En una helada provincia de un frío país del norte, vivía en una ciudad una niña sin preocupación alguna. Hasta que cierto día vio a un hombre cuyas negras ropas y presencia oscura parecían arrebatar toda vida a su alrededor. Presa de la curiosidad más que del miedo, la pequeña le siguió hasta una taberna y le vigiló durante un buen rato. Cuando ya no pudo aguantarse por más tiempo, se le acercó y le preguntó de modo resuelto:

-Disculpe, usted es la Muerte, ¿verdad?

La enigmática criatura asintió secamente y la niña se emocionó. La Muerte frunció el ceño, sorprendida, y así le dijo:

-Sin duda tu mocedad y la ausencia de un temor arcano, impide que se aspe la pátina que se forma sobre el juicio de hombres y mujeres.

Pero la cría, obviando su comentario, le preguntó con un brillo en los ojos:

-Entonces, como eres la Muerte, ¿podrías hacer que viviera eternamente?

-Sí –respondió la Muerte-, pero tiene un precio.

La pequeña rebuscó en el único bolsillo de sus ropas y sacó un cintillo.

-¿Qué precio? ¡Lo pagaré de buen grado!

-Diez madares.

La niña se desinfló, pues para ella resultaba muchísimo dinero.

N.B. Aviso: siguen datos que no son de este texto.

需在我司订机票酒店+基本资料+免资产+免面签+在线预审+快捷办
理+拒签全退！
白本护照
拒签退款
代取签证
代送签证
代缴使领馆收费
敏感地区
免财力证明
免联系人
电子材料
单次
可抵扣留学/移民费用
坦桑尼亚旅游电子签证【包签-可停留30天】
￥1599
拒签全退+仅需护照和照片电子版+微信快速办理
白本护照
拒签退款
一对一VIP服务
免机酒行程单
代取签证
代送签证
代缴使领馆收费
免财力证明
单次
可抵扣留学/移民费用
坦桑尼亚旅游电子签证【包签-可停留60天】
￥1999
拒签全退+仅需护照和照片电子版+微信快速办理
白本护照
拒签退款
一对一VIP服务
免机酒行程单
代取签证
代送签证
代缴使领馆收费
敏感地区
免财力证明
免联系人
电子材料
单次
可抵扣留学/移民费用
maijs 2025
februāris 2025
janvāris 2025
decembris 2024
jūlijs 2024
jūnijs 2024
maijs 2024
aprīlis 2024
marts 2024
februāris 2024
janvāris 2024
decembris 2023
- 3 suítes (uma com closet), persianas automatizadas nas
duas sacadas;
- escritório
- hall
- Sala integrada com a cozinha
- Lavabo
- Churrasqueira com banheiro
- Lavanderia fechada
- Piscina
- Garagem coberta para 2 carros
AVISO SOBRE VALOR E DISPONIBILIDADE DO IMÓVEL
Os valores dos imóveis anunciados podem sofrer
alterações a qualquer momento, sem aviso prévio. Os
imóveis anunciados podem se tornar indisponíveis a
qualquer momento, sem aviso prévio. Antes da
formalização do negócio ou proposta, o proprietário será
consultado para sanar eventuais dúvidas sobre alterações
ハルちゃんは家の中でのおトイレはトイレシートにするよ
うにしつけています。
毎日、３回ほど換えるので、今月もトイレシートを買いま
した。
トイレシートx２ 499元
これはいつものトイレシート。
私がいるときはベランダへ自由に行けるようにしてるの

No obstante, asintió y salió de la taberna decidida a ganar aquellos dineros para tan elevada recompensa.

Al año siguiente la niña había crecido un poco cuando regresó a la misma taberna y allí encontró a la Muerte.

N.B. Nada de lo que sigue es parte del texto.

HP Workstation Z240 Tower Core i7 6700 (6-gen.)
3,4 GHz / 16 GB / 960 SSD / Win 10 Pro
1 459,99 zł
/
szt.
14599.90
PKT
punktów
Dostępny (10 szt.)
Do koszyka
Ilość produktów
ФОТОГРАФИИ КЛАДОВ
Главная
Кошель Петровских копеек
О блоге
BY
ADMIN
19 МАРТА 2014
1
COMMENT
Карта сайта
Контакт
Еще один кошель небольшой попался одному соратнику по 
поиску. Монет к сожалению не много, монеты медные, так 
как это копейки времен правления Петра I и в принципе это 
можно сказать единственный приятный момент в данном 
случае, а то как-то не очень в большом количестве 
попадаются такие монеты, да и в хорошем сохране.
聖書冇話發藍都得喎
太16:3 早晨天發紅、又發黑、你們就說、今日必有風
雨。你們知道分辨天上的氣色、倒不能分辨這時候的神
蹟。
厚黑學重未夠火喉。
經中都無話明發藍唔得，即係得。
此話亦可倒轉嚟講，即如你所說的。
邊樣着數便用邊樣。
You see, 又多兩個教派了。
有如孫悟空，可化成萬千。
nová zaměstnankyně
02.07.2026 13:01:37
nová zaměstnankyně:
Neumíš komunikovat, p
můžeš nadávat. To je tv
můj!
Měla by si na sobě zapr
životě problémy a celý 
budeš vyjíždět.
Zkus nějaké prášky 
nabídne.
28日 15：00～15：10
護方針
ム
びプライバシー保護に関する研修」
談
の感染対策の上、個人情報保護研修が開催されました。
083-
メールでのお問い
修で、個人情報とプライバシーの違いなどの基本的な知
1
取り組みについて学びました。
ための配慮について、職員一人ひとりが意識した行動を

-Aquí tienes –dijo ella depositando las monedas sobre la mesa-. He pasado el último año haciendo recados para conseguir mi parte de nuestro acuerdo.

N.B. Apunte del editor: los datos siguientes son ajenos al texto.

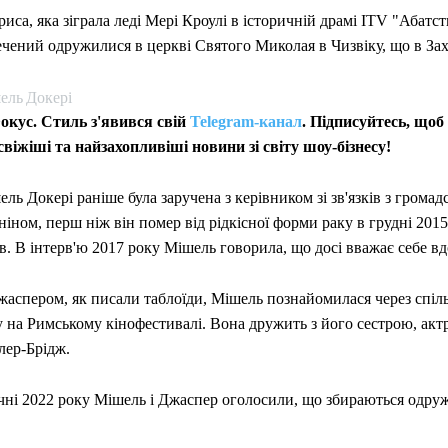
иса, яка зіграла леді Мері Кроулі в історичній драмі ITV "Абатств
ечений одружилися в церкві Святого Миколая в Чизвіку, що в За
ель Докері
окус. Стиль з'явився свій
Telegram-канал
. Підписуйтесь, щоб
свіжіші та найзахопливіші новини зі світу шоу-бізнесу!
ль Докері раніше була заручена з керівником зі зв'язків з гром
іном, перш ніж він помер від рідкісної форми раку в грудні 2015 
в. В інтерв'ю 2017 року Мішель говорила, що досі вважає себе в
жаспером, як писали таблоїди, Мішель познайомилася через спіл
у на Римському кінофестивалі. Вона дружить з його сестрою, акт
лер-Брідж.
ічні 2022 року Мішель і Джаспер оголосили, що збираються одру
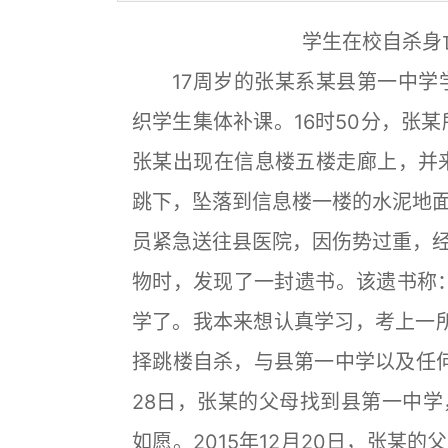
学生在校自杀身
17周岁的张某系某县第一中学学生
织学生集体补课。16时50分，张某
张某出现在信息楼五楼走廊上，并来
跳下，坠落到信息楼一楼的水泥地
员紧急送往县医院，因伤势过重，
物时，发现了一封遗书。该遗书称
学了。我本来想认真学习，考上一
择跳楼自杀，与县第一中学以及任何个
28日，张某的父母找到县第一中
如愿。2015年12月20日，张某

La Muerte miró con desdén el dinero y le dijo a la pequeña:

-Pero yo no te dije diez, te dije mil.

La niña suspiró, recogió las monedas y salió de la taberna. Los siguientes años pasaron rápidamente y la joven mujer encontró a la Muerte, cuya apariencia siempre era la misma, en el mismo lugar de la misma taberna.

-Aquí tienes –declaró la mujer depositando un saco de cuero sobre la mesa, mientras se sentaba frente a su interlocutor-. Desde que nos separamos he trabajado con ahíto para conseguir mi parte del trato que acordamos.

La Muerte miró con desdén el saco y dijo:

-Pero yo no dije mil, dije cien mil.

Los hombros de la mujer se derrumbaron ante todo el esfuerzo que había invertido sin obtener su fruto. Y tanto tiempo pasó mirando el saco que la Muerte, finalmente, se levantó de la mesa y se marchó de la taberna.

Muchas estaciones pasaron y muchos años se encadenaron. Cierto día, sentada estaba la Muerte en su mesa habitual de la taberna que solía frecuentar cuando, con paso lento y cansado, una viejecita se sentó frente a él.

-Has regresado –dijo la Muerte-. ¿Tienes tu parte del trato?

El rostro de la anciana, surcado por docenas de arrugas, asintió. Rebuscó con esfuerzo en uno de sus bolsillos y, con una mano, depositó sobre la mesa diez madares.

La Muerte sonreía enigmáticamente mientras intercambiaban una larga mirada. Finalmente la anciana dijo:

-Tú siempre pedirás cien veces más por algo que no puede concederse. Lo comprendí desde nuestro último encuentro. Aquel día, recogí las mil monedas y me compré un pequeño huerto, donde también construí mi hogar. Me desposé con un hombre maravilloso. Tuve hijos fuertes e inteligentes, y he vivido en dicha y plenitud sin más preocupaciones que el ocio, la comida y los impuestos.

La Muerte asintió, lanzó una fugaz mirada a los diez madares que la vieja había colocado frente a él hacía un instante, y le dijo:

-Pero, aun así, has venido para comprobar si tenías suerte y aceptaba el primer pago que acordamos, ¿verdad?

-No –dijo la anciana-. Es para que bebas a mi salud.

La Muerte le sonrió con calidez, recogió su dinero y, en aquella ocasión, ambos se marcharon de la taberna juntos.